My mother is very tiny too - it is a weird thing somehow to be much bigger than your mother. Well, it always seems that way to me - she makes me feel gawky and clumsy!
Every time I look in the mirror, I see my mother staring back at me. It's scary.
Well it looks as if Leo is coming around. At least he is looking at the camera this time! Hopefully his training will take effect and it will be business as usual there. Ugh, please don't ever let me see my Grandmother when I look at myself in the mirror. God love her.
I didn't know my mother's mom. She died when my mother was young and there are no pictures of her.
So people sometimes tell my mother that I look just like her... but then my mother protests and says no June looks like me when I was younger... so how do you think that makes me feel?
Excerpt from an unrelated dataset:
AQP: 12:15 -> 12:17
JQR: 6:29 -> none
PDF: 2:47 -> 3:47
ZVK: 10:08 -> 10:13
LOL
Hate pics of myself 'cause I don't like my shape. Or how my mouth usually looks. When I show a pic of me, it is..... an event. lol
Yes, feel wonderfully *privileged* to see the one on my blog! lol
Mari-Nanci
Leo is adoreable.Thanks for sharing his photo.
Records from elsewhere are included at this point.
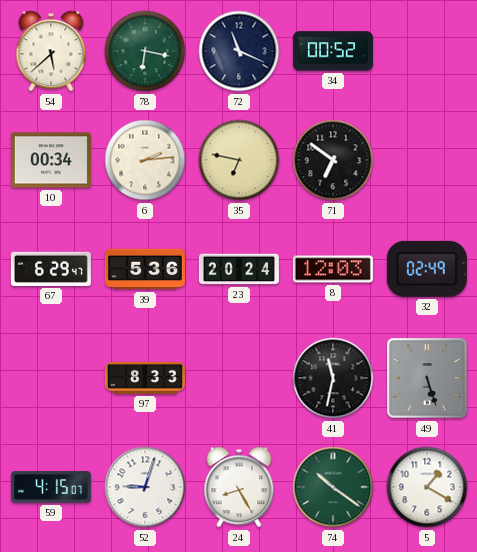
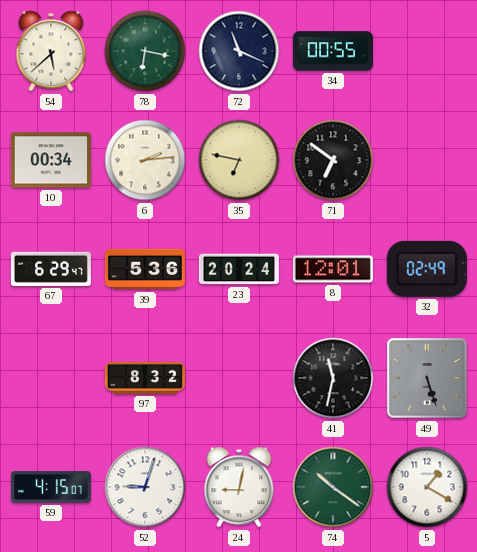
34: 00:52 -> 00:55
8: 12:03 -> 12:01
97: 8:33 -> 8:32
24: 8:25 -> 9:02
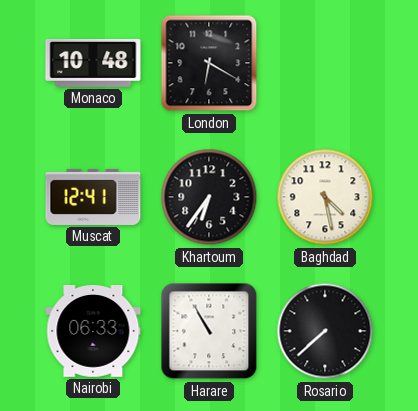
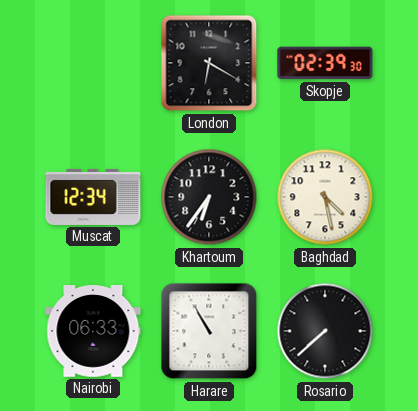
Monaco: 10:48 -> none
Skopje: none -> 02:39
Muscat: 12:41 -> 12:34
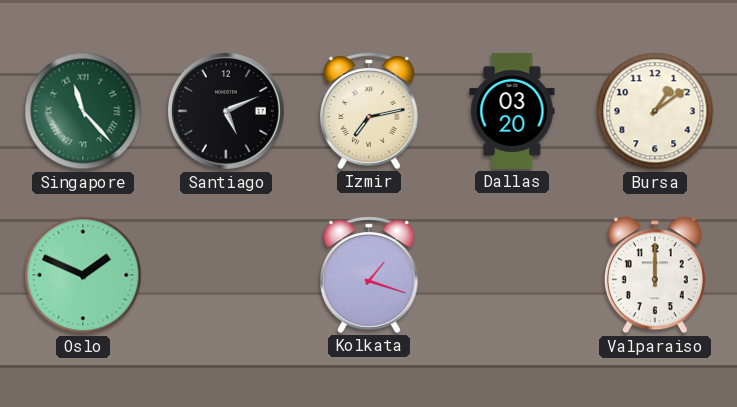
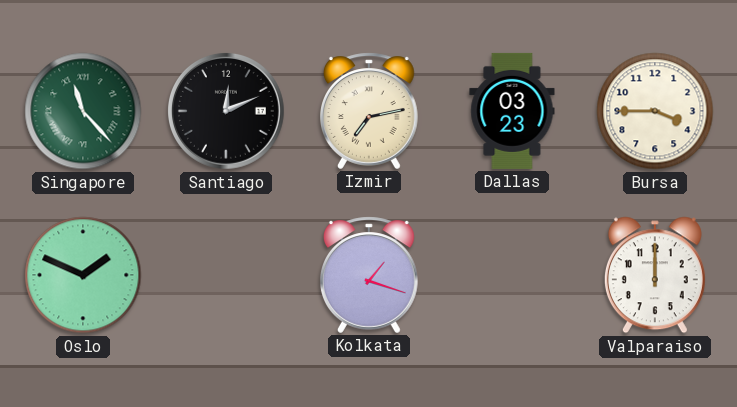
Santiago: 5:11 -> 12:11
Dallas: 03:20 -> 03:23
Bursa: 1:09 -> 3:45
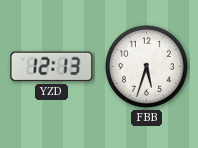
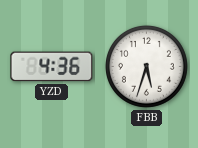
YZD: 12:13 -> 4:36
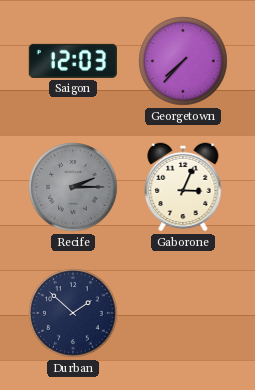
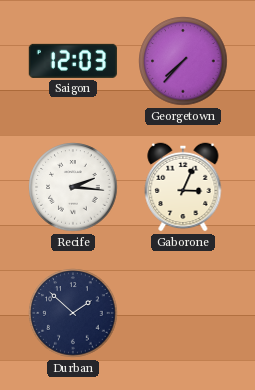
Recife: 2:15 -> 2:16
Recife dial: grey -> white
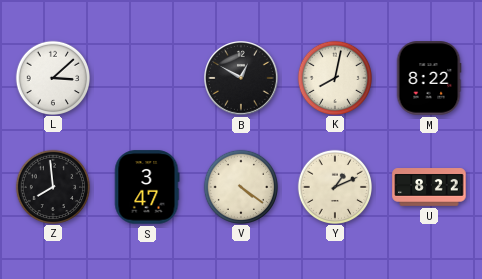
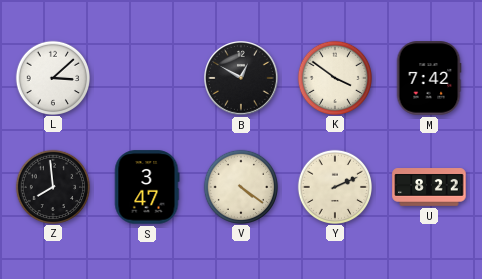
K: 8:02 -> 3:51
M: 8:22 -> 7:42
Y: 1:11 -> 2:11
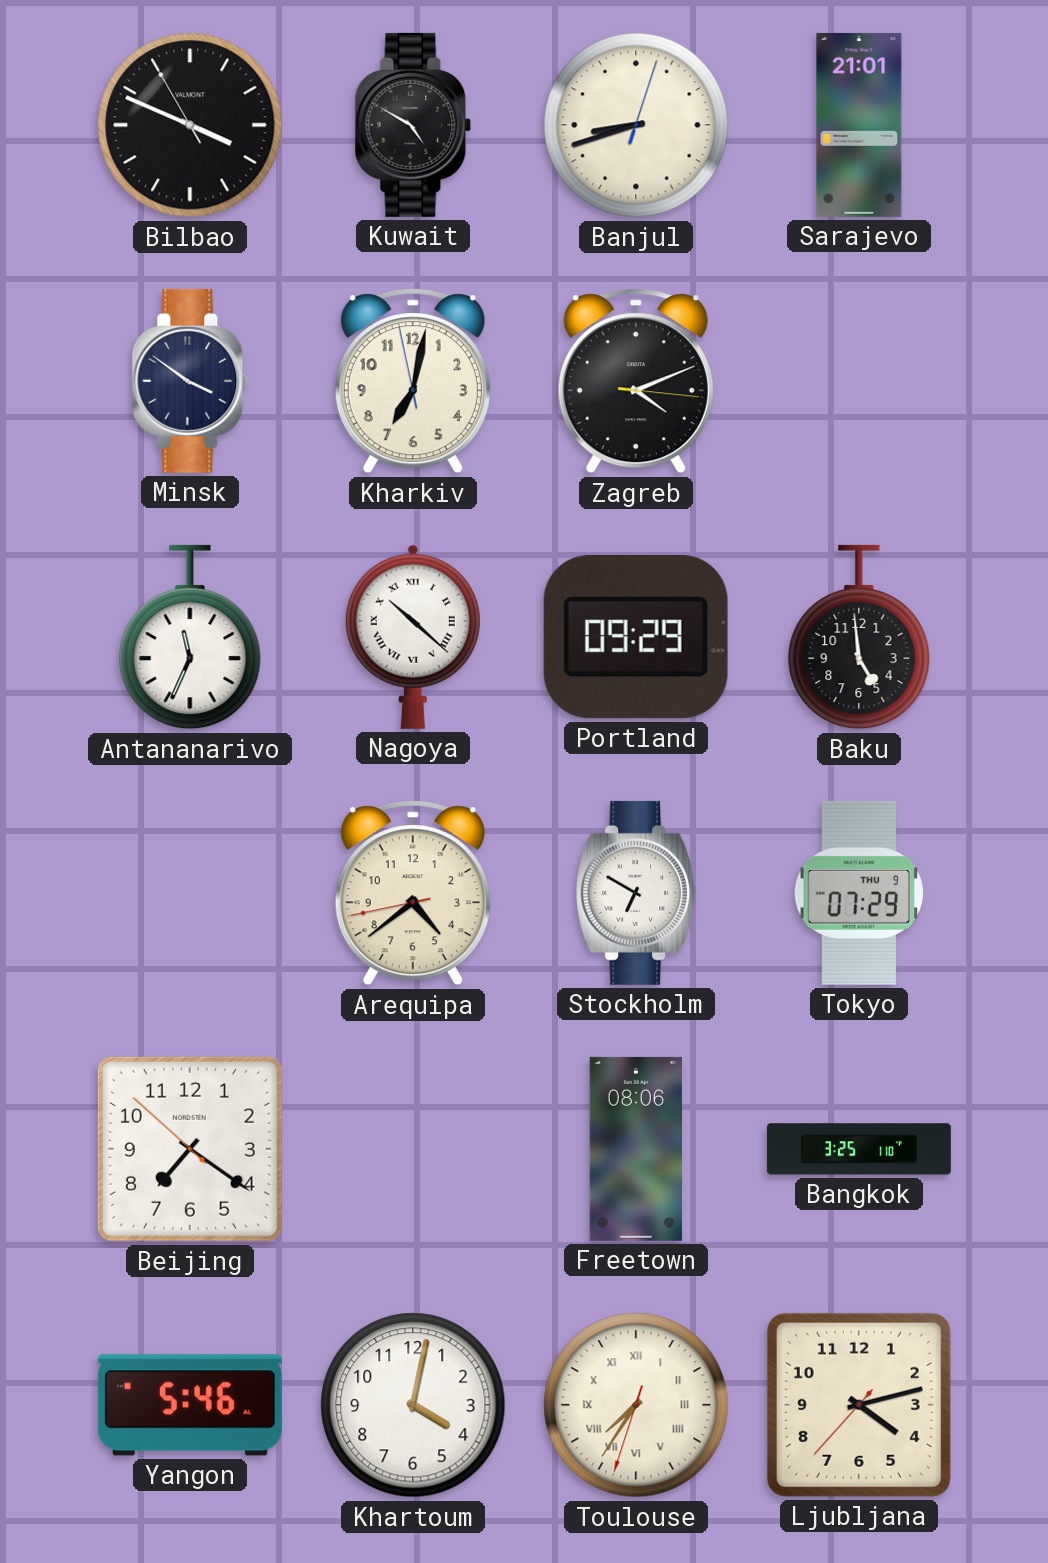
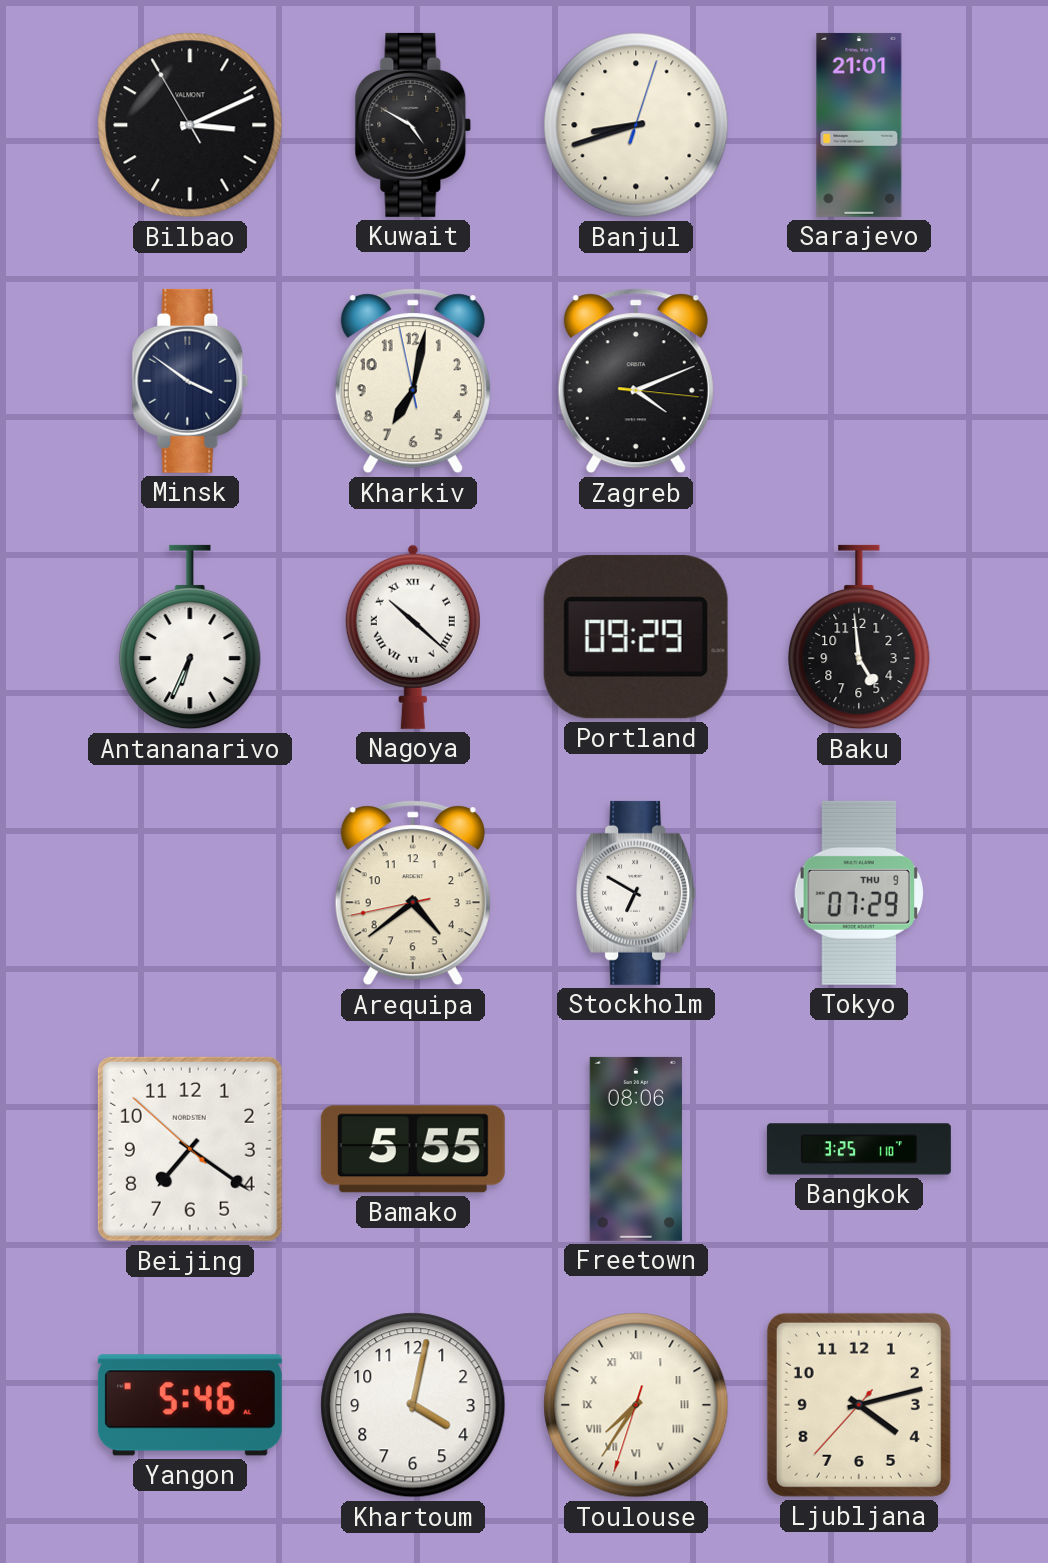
Bilbao: 3:48 -> 3:10
Antananarivo: 11:34 -> 6:34
Bamako: none -> 5:55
I'm so with you on the grandma thing Meggie. I even blogged about it around my birthday -- why is it that when I look in the mirror, I see my beloved grandma looking back out at me? Several years ago, I saw my cousin after not seeing him for about 30 years. In dismay, I blurted out "You look just like Grandpa." I now know, in spite of the fact that we adored our grandpa, that must have been just a bit of "Wow -- look how old you've become!" Oh well, as they say, it's better than the alternative!
Reading your story and these comments has reminded me a time when I crammed not only my foot but much of my leg in my mouth. While looking at some photos of my grandmother from the 1920s or 30s, I said (with an unflattering air of surprise) "gee, Grandma, you were pretty when you were young!"
As Jellyhead and a few others have pointed out, we're all quite aware that you're a stunner AND you're able to pull off wearing some really amazing hats. I'll bet your mother was proud of you both for your appearance and character until her very last breath.
I did not know my Grandmothers very well. I wish had. I often wish I had the memories of a kind and loving Grandmother. I decided some time back I would be my own Grandmother. I would be the one I so longed for. I could give to myself all the kind words and deeds a Grandmother would bestow on a favorite Granddaughter. The only problem is I too have become puffy. My ideal Grandmother was not puffy. LOL
Now I am working on removing the puffy and becoming an active, slim and trim sort of grandmother!
You are witty and kind and I bet your Grandmother would be ever so proud to call you, "Granddaughter."
The clouds do look threatening.
Stay dry if you can.
Enjoying your photos of the flowers.